Is it possible to use the number of current replacement in String.replaceAll?

Question

Is it possible to make String.replaceAll put the number (count) of the current replacement into the replacement being made?

So that "qqq".replaceAll("(q)", "something:$1 ") would result in "1:q 2:q 3:q"?

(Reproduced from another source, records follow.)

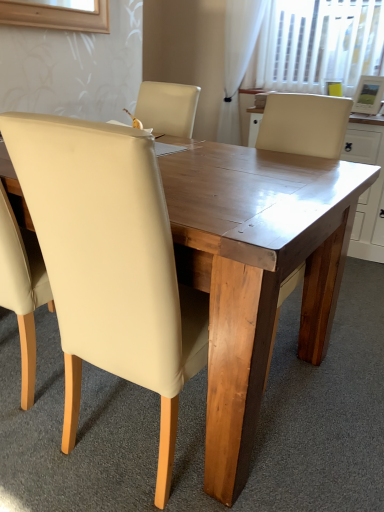 In order to face white sheer curtain at upper right, should I rotate leftwards or rightwards?

To align with it, rotate right about 7.598°.

Where is `white sheer curtain at upper right`? white sheer curtain at upper right is located at coordinates click(237, 61).

What do you see at coordinates (237, 61) in the screenshot? This screenshot has width=384, height=512. I see `white sheer curtain at upper right` at bounding box center [237, 61].

The image size is (384, 512). Describe the element at coordinates (110, 263) in the screenshot. I see `beige leather chair at center` at that location.

Locate an element on the screen. This screenshot has width=384, height=512. beige leather chair at center is located at coordinates (110, 263).

Identify the location of white sheer curtain at upper right. (237, 61).

Considering the relative positions of beige leather chair at center and white sheer curtain at upper right in the image provided, is beige leather chair at center to the left of white sheer curtain at upper right from the viewer's perspective?

Yes.

Does beige leather chair at center come in front of white sheer curtain at upper right?

Yes, the depth of beige leather chair at center is less than that of white sheer curtain at upper right.

Considering the points (123, 170) and (226, 17), which point is in front, point (123, 170) or point (226, 17)?

Positioned in front is point (123, 170).

From the image's perspective, which one is positioned higher, beige leather chair at center or white sheer curtain at upper right?

white sheer curtain at upper right.

From a real-world perspective, is beige leather chair at center beneath white sheer curtain at upper right?

Yes.

Which of these two, beige leather chair at center or white sheer curtain at upper right, is thinner?

white sheer curtain at upper right.

From the picture: Considering the sizes of beige leather chair at center and white sheer curtain at upper right in the image, is beige leather chair at center taller or shorter than white sheer curtain at upper right?

Considering their sizes, beige leather chair at center has less height than white sheer curtain at upper right.

Who is bigger, beige leather chair at center or white sheer curtain at upper right?

With larger size is beige leather chair at center.

Does beige leather chair at center contain white sheer curtain at upper right?

Definitely not — white sheer curtain at upper right is not inside beige leather chair at center.

Are beige leather chair at center and white sheer curtain at upper right beside each other?

beige leather chair at center and white sheer curtain at upper right are clearly separated.

Consider the image. Is beige leather chair at center oriented towards white sheer curtain at upper right?

Yes, beige leather chair at center is turned towards white sheer curtain at upper right.

Can you tell me how much beige leather chair at center and white sheer curtain at upper right differ in facing direction?

180 degrees separate the facing orientations of beige leather chair at center and white sheer curtain at upper right.

Identify the location of curtain above the beige leather chair at center (from the image's perspective). (237, 61).

Is white sheer curtain at upper right to the left or to the right of beige leather chair at center in the image?

Clearly, white sheer curtain at upper right is on the right of beige leather chair at center in the image.

In the image, is white sheer curtain at upper right positioned in front of or behind beige leather chair at center?

In the image, white sheer curtain at upper right appears behind beige leather chair at center.

Between point (220, 140) and point (33, 177), which one is positioned in front?

The point (33, 177) is closer to the camera.

From the image's perspective, is white sheer curtain at upper right over beige leather chair at center?

Yes, from the image's perspective, white sheer curtain at upper right is over beige leather chair at center.

From a real-world perspective, is white sheer curtain at upper right positioned above or below beige leather chair at center?

In terms of real-world spatial position, white sheer curtain at upper right is above beige leather chair at center.

Between white sheer curtain at upper right and beige leather chair at center, which one has smaller width?

white sheer curtain at upper right.

In the scene shown: Can you confirm if white sheer curtain at upper right is shorter than beige leather chair at center?

No, white sheer curtain at upper right is not shorter than beige leather chair at center.

Considering the sizes of white sheer curtain at upper right and beige leather chair at center in the image, is white sheer curtain at upper right bigger or smaller than beige leather chair at center?

In the image, white sheer curtain at upper right appears to be smaller than beige leather chair at center.

Is white sheer curtain at upper right located outside beige leather chair at center?

Yes, white sheer curtain at upper right is not within beige leather chair at center.

Is white sheer curtain at upper right positioned far away from beige leather chair at center?

Yes, white sheer curtain at upper right and beige leather chair at center are quite far apart.

Is white sheer curtain at upper right oriented away from beige leather chair at center?

No, beige leather chair at center is not at the back of white sheer curtain at upper right.

Can you tell me how much white sheer curtain at upper right and beige leather chair at center differ in facing direction?

The angle between the facing direction of white sheer curtain at upper right and the facing direction of beige leather chair at center is 180 degrees.

The image size is (384, 512). In order to click on curtain located above the beige leather chair at center (from a real-world perspective) in this screenshot , I will do `click(237, 61)`.

Locate an element on the screen. Image resolution: width=384 pixels, height=512 pixels. curtain on the right side of beige leather chair at center is located at coordinates click(x=237, y=61).

You are a GUI agent. You are given a task and a screenshot of the screen. Output one action in this format:
    pyautogui.click(x=<x>, y=<y>)
    Task: Click on the chair on the left of white sheer curtain at upper right
    This screenshot has width=384, height=512.
    Given the screenshot: What is the action you would take?
    pyautogui.click(x=110, y=263) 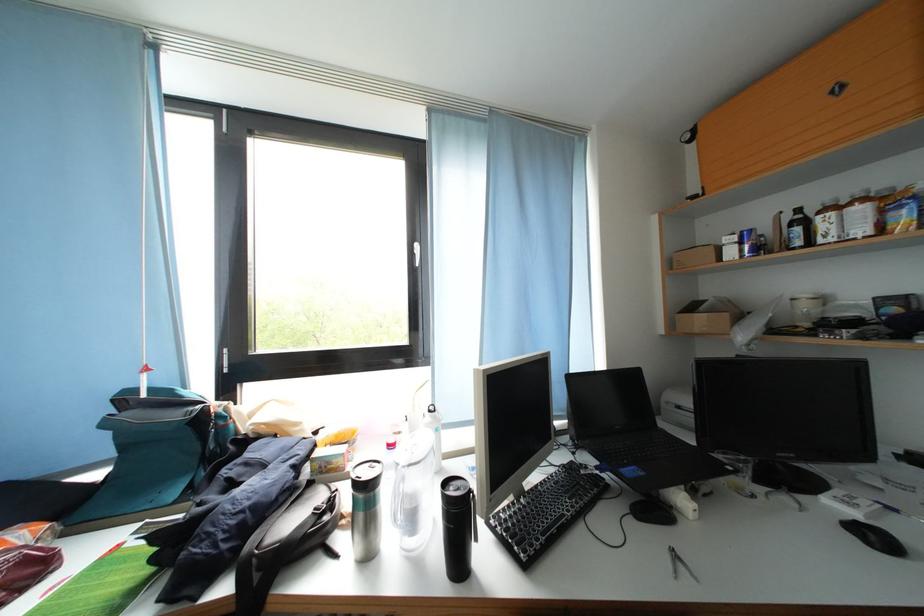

Is there anything that I can replace something in the code above with, to make it resolve into the current substitution count?

Answer 1

For this you have to create your own replaceAll() method.

This helps you:

public class StartTheClass 
{       
public static void main(String[] args) 
{       
    String string="wwwwww";
    System.out.println("Replaced As: \n"+replaceCharector(string, "ali:", 'w'));    
}

public static String replaceCharector(String original, String replacedWith, char toReplaceChar)
{
    int count=0;
    String str = "";
    for(int i =0; i < original.length(); i++)
    {
        
        if(original.charAt(i) == toReplaceChar)
        {
            str += replacedWith+(count++)+" ";//here add the 'count' value and some space;
        }
        else
        {
            str += original.charAt(i);
        }
        
    }
    return str;
}   
}

The output I got is:

Replaced As:

ali:0 ali:1 ali:2 ali:3 ali:4 ali:5

Answer 2

Here is one way of doing this:

StringBuffer resultString = new StringBuffer();
String subjectString = new String("qqqq");
Pattern regex = Pattern.compile("q");
Matcher regexMatcher = regex.matcher(subjectString);
int i = 1;
while (regexMatcher.find()) {
   regexMatcher.appendReplacement(resultString, i+":"+regexMatcher.group(1)+" ");
   i++;
}
regexMatcher.appendTail(resultString);
System.out.println(resultString);

See it

Answer 3

No, not with the replaceAll method. The only backreference is \n where n is the n'th capturing group matched.